Mitmenschen, nehmt uns Trauernde an!
Ein Text von Erika Boden
Geht behutsam mit uns um, denn wir sind schutzlos. Die Wunde in uns ist noch offen und weiteren Verletzungen preisgegeben. Wir haben so wenig Kraft, um Widerstand zu leisten.
Gestattet uns unseren Weg, der lang sein kann. Drängt uns nicht, so zu sein wie früher, wir können es nicht. Denkt daran, dass wir in Wandlung begriffen sind. Lasst euch sagen, dass wir uns selbst fremd sind. Habt Geduld!

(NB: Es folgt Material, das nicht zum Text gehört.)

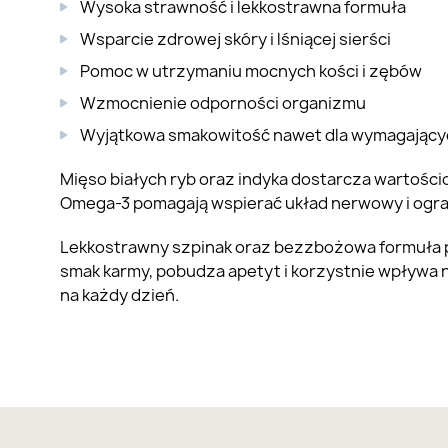
Wysoka strawność i lekkostrawna formuła
Wsparcie zdrowej skóry i lśniącej sierści
Pomoc w utrzymaniu mocnych kości i zębów
Wzmocnienie odporności organizmu
Wyjątkowa smakowitość nawet dla wymagając
Mięso białych ryb oraz indyka dostarcza wartości
Omega-3 pomagają wspierać układ nerwowy i ogran
Lekkostrawny szpinak oraz bezzbożowa formuła p
smak karmy, pobudza apetyt i korzystnie wpływa 
na każdy dzień.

Wir wissen, dass wir Bitteres in eure Zufriedenheit streuen, dass euer Lachen ersterben kann, wenn ihr unser Erschrecken seht, dass wir euch mit Leid konfrontieren, das ihr vermeiden möchtet.
Wenn wir eure Kinder sehen, leiden wir. Das "Niemehr" ist wie ein Schrei in uns, der uns lähmt. Wir müssen die Frage nach dem Sinn unseres Lebens stellen. Wir haben die Sicherheit verloren, in der ihr noch lebt.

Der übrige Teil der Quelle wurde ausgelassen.